Exercise data Start Marker

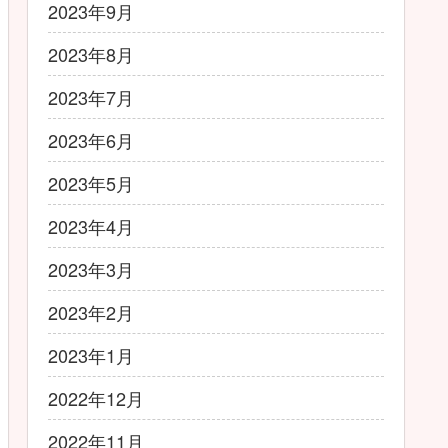
2023年9月
2023年8月
2023年7月
2023年6月
2023年5月
2023年4月
2023年3月
2023年2月
2023年1月
2022年12月
2022年11月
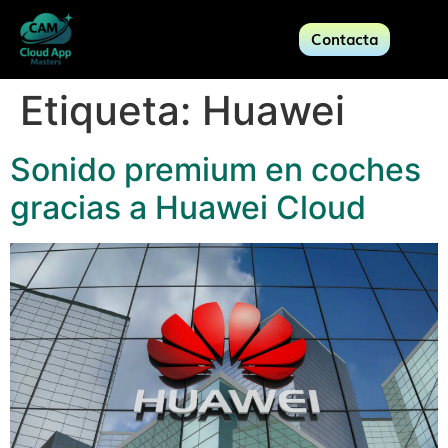
Contacta
Etiqueta:
Huawei
Sonido premium en coches
gracias a Huawei Cloud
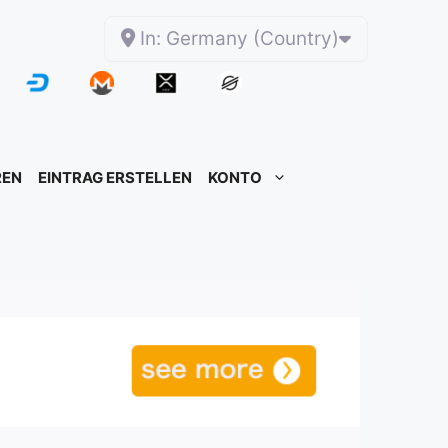
In: Germany (Country)
REN
EINTRAG ERSTELLEN
KONTO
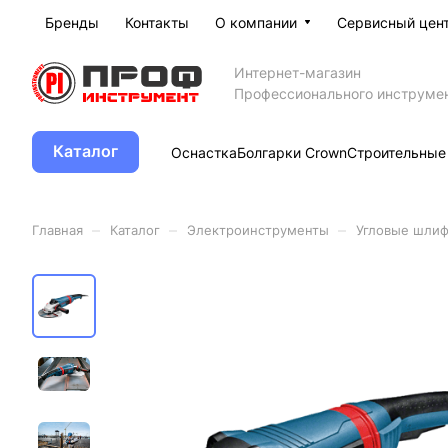
Бренды
Контакты
О компании
Сервисный цен
Интернет-магазин
Профессионального инструме
Каталог
Оснастка
Болгарки Crown
Строительные
–
–
–
Главная
Каталог
Электроинструменты
Угловые шлиф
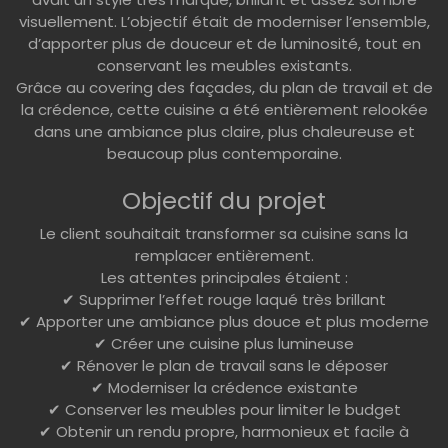
visuellement. L’objectif était de moderniser l’ensemble,
d’apporter plus de douceur et de luminosité, tout en
conservant les meubles existants.
Grâce au covering des façades, du plan de travail et de
la crédence, cette cuisine a été entièrement relookée
dans une ambiance plus claire, plus chaleureuse et
beaucoup plus contemporaine.
Objectif du projet
Le client souhaitait transformer sa cuisine sans la
remplacer entièrement.
Les attentes principales étaient :
✔ Supprimer l’effet rouge laqué très brillant
✔ Apporter une ambiance plus douce et plus moderne
✔ Créer une cuisine plus lumineuse
✔ Rénover le plan de travail sans le déposer
✔ Moderniser la crédence existante
✔ Conserver les meubles pour limiter le budget
✔ Obtenir un rendu propre, harmonieux et facile à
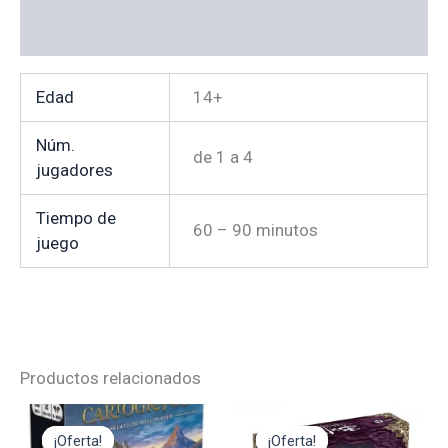
Valoraciones (0)
Edad
14+
Núm.
de 1 a 4
jugadores
Tiempo de
60 – 90 minutos
juego
Productos relacionados
El
El
El
El
precio
precio
precio
precio
¡Oferta!
¡Oferta!
¡Oferta!
¡Oferta!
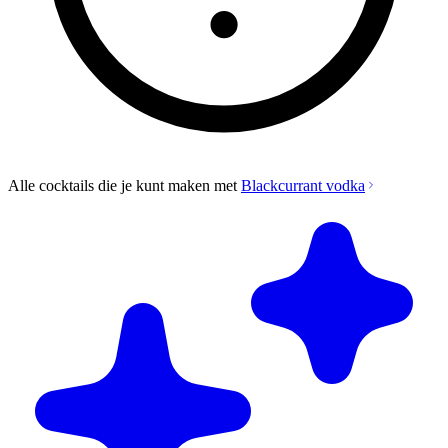
Alle cocktails die je kunt maken met
Blackcurrant vodka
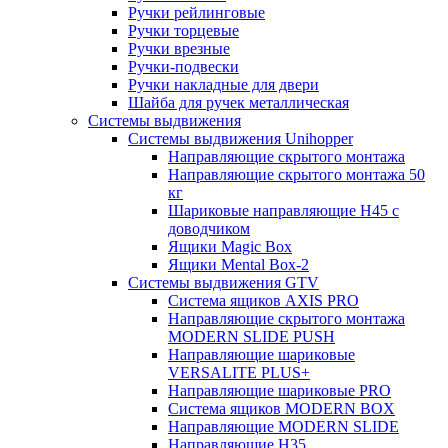
Ручки рейлинговые
Ручки торцевые
Ручки врезные
Ручки-подвески
Ручки накладные для двери
Шайба для ручек металлическая
Системы выдвижения
Системы выдвижения Unihopper
Направляющие скрытого монтажа
Направляющие скрытого монтажа 50
кг
Шариковые направляющие H45 с
доводчиком
Ящики Magic Box
Ящики Mental Box-2
Системы выдвижения GTV
Система ящиков AXIS PRO
Направляющие скрытого монтажа
MODERN SLIDE PUSH
Направляющие шариковые
VERSALITE PLUS+
Направляющие шариковые PRO
Система ящиков MODERN BOX
Направляющие MODERN SLIDE
Направляющие H35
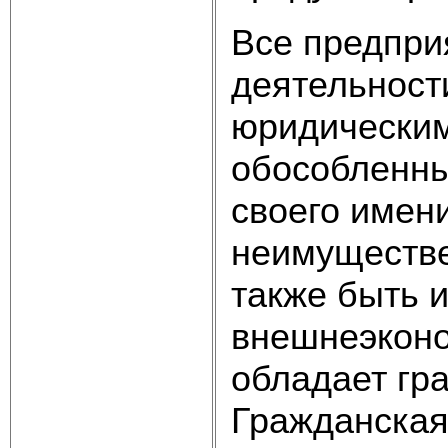
Все предпри
деятельност
юридически
обособленн
своего имен
неимуществе
также быть и
внешнеэконо
обладает гр
Гражданская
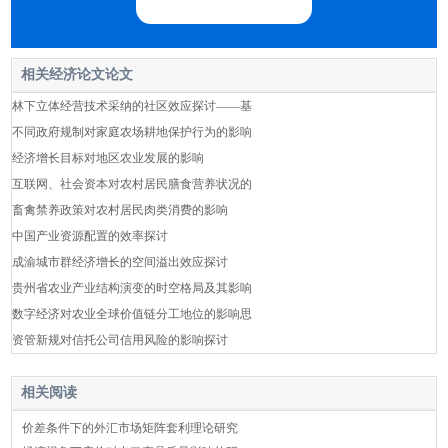
相关经济论文论文
林下立体经营技术采纳的社区效应探讨——基
不同政府规制对家庭农场耕地保护行为的影响
经济增长目标对地区农业发展的影响
互联网、社会资本对农村居民膳食营养状况的
畜禽禁养政策对农村居民肉类消费的影响
中国产业资源配置的效率探讨
成渝城市群经济增长的空间溢出效应探讨
贵州省农业产业结构演变的时空格局及其影响
数字经济对农业全球价值链分工地位的影响思
资管新规对信托公司信用风险的影响探讨
相关阅读
价差条件下的外汇市场矩阵套利理论研究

Exercise data End Marker

Work item: Search the listing for the word "plan". Copy every line in which it occurs.

Task solution:
Grâce au covering des façades, du plan de travail et de
✔ Rénover le plan de travail sans le déposer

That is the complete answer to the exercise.